(Records from a data source)
== Segment start ==
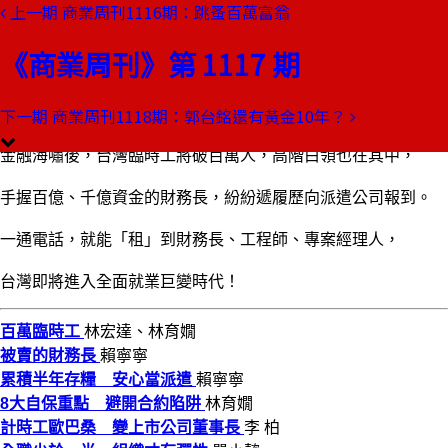
上一期
商業周刊1116期：跳蚤百萬富翁
本期目錄
預覽文章
《商業周刊》第 1117 期
商業周刊第1117期
出刊日期：2009-04-16
下一期
商業周刊1118期：郭台銘還有黃金10年？
被賣的財務長
金融海嘯後，台灣臨時工將破百萬人，高階白領也在其中，
手握百億、千億資金的財務長，紛紛遞履歷向派遣公司報到。
一通電話，就能「租」到財務長、工程師、專案經理人，
台灣即將進入全面就業巨變時代！
百萬臨時工
林宏達、林育嫺
被賣的財務長
賴寧寧
累積半年存糧 安心當派遣
賴寧寧
8大自保重點 避開合約陷阱
林育嫺
計時工歐巴桑 變上市公司董事長
李 柏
== Segment end ==
Task directions:
Restate, word for word, the entries above, dropping any picture.

Answer box:
上一期
商業周刊1116期：跳蚤百萬富翁
本期目錄
預覽文章
《商業周刊》第 1117 期
商業周刊第1117期
出刊日期：2009-04-16
下一期
商業周刊1118期：郭台銘還有黃金10年？
被賣的財務長
金融海嘯後，台灣臨時工將破百萬人，高階白領也在其中，
手握百億、千億資金的財務長，紛紛遞履歷向派遣公司報到。
一通電話，就能「租」到財務長、工程師、專案經理人，
台灣即將進入全面就業巨變時代！
百萬臨時工
林宏達、林育嫺
被賣的財務長
賴寧寧
累積半年存糧 安心當派遣
賴寧寧
8大自保重點 避開合約陷阱
林育嫺
計時工歐巴桑 變上市公司董事長
李 柏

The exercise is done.